Semakin kompleks fraktur yang terjadi, semakin jelek prognosisnya. Pada umumnya terapi yang
sesuai akan memberikan hasil yang baik pada pasien.
Kesimpulan
Fraktur femur adalah terputusnya kontinuitas batang femur yang bisa terjadi akibat
trauma langsung (kecelakaan lalu lintas dan jatuh dari ketinggian),
Pasien pada kasus di atas mengalami fraktura femur dextra 1/3 proksimal. Fraktur ini
merupakan jenis fraktur traumatik, dimana penyebab fraktur ini pasien tersebut jatuh dengan
posisi menyamping dan pangkal paha yang membentur lantai. Diagnosis ini dapat ditegakkan
dengan pasti melalui gejala-gejala yang ditimbulkan dari pasien tersebut dan hasil pemeriksaan
penunjang berupa foto rontgen yang mendukung diagnosis pasti.
Daftar Pustaka
1. Thomas MA. Terapi dan rehabilitas fraktur. Jakarta: Penerbit Buku Kedokteran EGC;
2011.h. 245, 262, 276.
2. Gleadle J. At a glance Anamnesis dan pemeriksaan fisik. Erlangga Medical Series.
Jakarta, 2005. h. 106.
3. Rasad, S. Radiologi Diagnostik. Edisi ke-2. Jakarta: Balai Penerbit FKUI; 2006. h.31.

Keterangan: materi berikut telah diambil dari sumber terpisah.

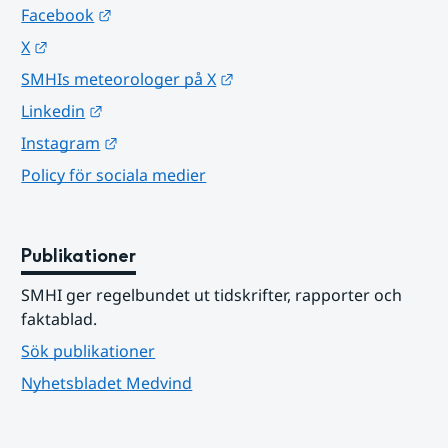
Länk till annan webbplats.
Facebook
Länk till annan webbplats.
X
Länk till annan webbplats.
SMHIs meteorologer på X
Länk till annan webbplats.
Linkedin
Länk till annan webbplats.
Instagram
Policy för sociala medier
Publikationer
SMHI ger regelbundet ut tidskrifter, rapporter och 
faktablad.
Sök publikationer
Nyhetsbladet Medvind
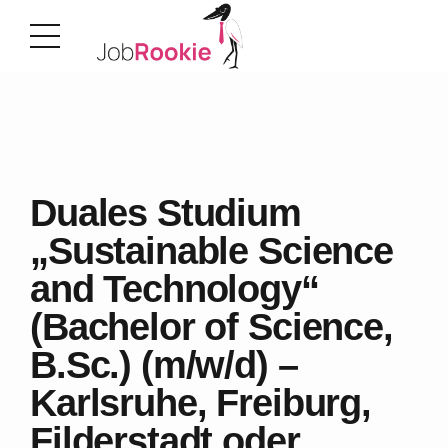
Duales Studium
„Sustainable Science
and Technology“
(Bachelor of Science,
B.Sc.) (m/w/d) –
Karlsruhe, Freiburg,
Filderstadt oder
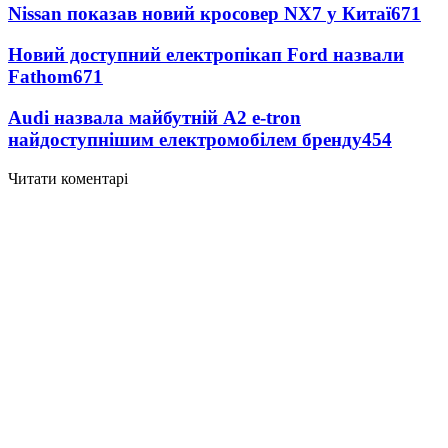
Nissan показав новий кросовер NX7 у Китаї
671
Новий доступний електропікап Ford назвали
Fathom
671
Audi назвала майбутній A2 e-tron
найдоступнішим електромобілем бренду
454
Читати коментарі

4. Patel P R. Lecture notes radiologi. Erlangga medical series. Edisi ke-2. Jakarta, 2007. h.
222-3
5. Bagian Ilmu Bedah FKUI. Kumpulan kuliah ilmu bedah. Jakarta: Fakultas Kedokteran
Universitas Indonesia; 2005.h. 503-12, 537-43.
6. Sudoyo AW, Setiyohadi B, Alwi I, Simadibrata MK, Setiati S. Buku ajar ilmu penyakit
dalam. Edisi 4, Jilid I. Jakarta : Interna Publishing. 2009. h. 904-6
7. Bell S, Elbow and Brukner P, Khan K. Clinical sports medicine. 3rd Ed. Australia :
McGraw-Hill. 2005. h. 303-6.
8. Price & Wilson, (2006). Patofisiologi Konsep Klinis Proses-Proses Penyaki.Volume2.
Edisi 6. EGC : Jakarta.
9. Gunawan, Sulitia G. Farmakologi dan terapi. Jakarta : Fakultas Kedokteran
Universitas Indonesia;2008. h. 57-89.
10. Sabiston. Buku ajar bedah. Edisi ke-2. Penerbit buku kedokteran, EGC. Jakarta, 1994. h.
380-3.
11. Mansjoer A, Suprohaita, Wardhani WI, Setiowulan W. Kapita Selekta Kedokteran. Edisi
3, Jilid 2. Jakarta : Media Aeskulapius. 2000. h. 346-8.